The costs that these will impose on future generations are unknown, but certain to be large. Should we be prepared to spend a little more now, to ensure that our children and their children don’t have to spend very much more in the future?

Is green really more expensive?

The examples above certainly appear to be more expensive. However, at the other extreme, “greener” actions such as switching off unnecessary lights, turning down heating thermostats or planning car journeys to minimise unnecessary travel, all cost nothing, other than a bit of thought, and provide instant monetary savings.

In between these extremes, there is a whole mixture of costs and benefits: short-term versus long-term and individual versus communal. I would argue that when we take the longer term and wider view, the green version isn’t really that expensive.
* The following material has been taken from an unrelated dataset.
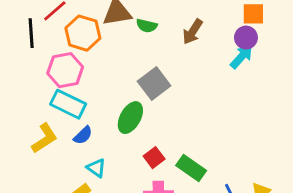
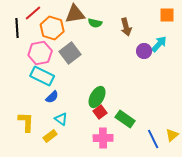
brown arrow: (193, 32) -> (126, 27), turned -48
purple circle: (246, 38) -> (144, 51), moved
gray square: (154, 83) -> (70, 53), moved
green ellipse: (130, 118) -> (97, 97), moved
yellow L-shape: (44, 138) -> (26, 122), moved, turned -55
Better household insulation, low energy bulbs and other aspects of domestic design may cost more in the short-term, but provide significant long-term savings of both money and pollution. Expensive hybrid or electric cars are at the moment largely irrelevant, but why drive a large, heavy, fuel-guzzling vehicle when a smaller, more fuel-efficient, one could do the same job at a lower cost?

For short journeys, a bicycle is even cheaper! Spurious claims about the safety of SUVs and similar vehicles do little to hide the fact that most of these monsters are an expression of vanity on the part of the owner. Driving a smaller, greener, vehicle and driving it less, is only expensive in terms of the image of the driver.

The same is true of driving smoothly and at the most fuel efficient speed. But the speeding, stop-go driver is sure that his or her time is so valuable that to travel more slowly would be expensive. And there lies the nub of the problem.

It’s a matter of choice

How do we, as individuals, mentally cost our time, our ambitions, our lifestyle desires and compare these with the needs of others, born and unborn? Do we, or should we, consider these other costs when we decide to take a long haul foreign trip, buy a bigger car, or spend on other items?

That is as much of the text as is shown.